The marsh pagoda prefers a swampy habitat or the bank of streams, where it may form dense stands and forms a vegetation together with species such as Osmitopsis asteriscoides, Erica perspicua and Psoralea aphylla.

Like other Mimetes species, the marsh pagoda is adapted to pollination by birds, in this case in particular the Cape sugarbird. This species sits on top of the inflorescence and brushes against the pollen presenters. Visits of the orange-breasted sunbird are less effective because this species sits below the inflorescence and so largely avoids the pollen presenters. After the fruits have fallen, native ants collect these and carry them to their underground nests. Here, they eat the elaiosome, and the hard grey seeds remain protected against being eaten and fire, until they germinate after an overhead fire and subsequent rains.

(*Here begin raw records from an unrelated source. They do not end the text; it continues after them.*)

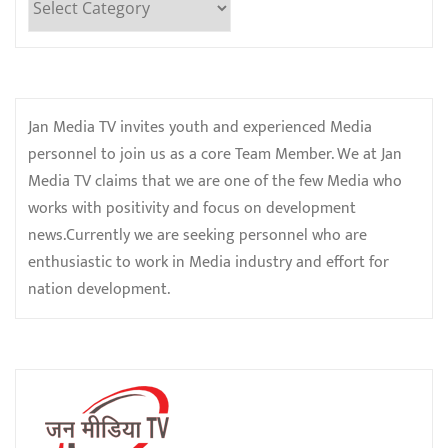
Jan Media TV invites youth and experienced Media
personnel to join us as a core Team Member. We at Jan
Media TV claims that we are one of the few Media who
works with positivity and focus on development
news.Currently we are seeking personnel who are
enthusiastic to work in Media industry and effort for
nation development.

Like most shrubs in its habitat, the marsh pagoda is short-lived. They initially grow vigorously, and may often start flowering already in their second year. It continues growing and flowering profusely until around fifteen years, old age sets in.

== Conservation ==
The marsh pagoda is considered a vulnerable species because, although it has a considerable distribution, its habitat has been reduced by at least 50% due to agriculture and urban development, and is projected to decline further.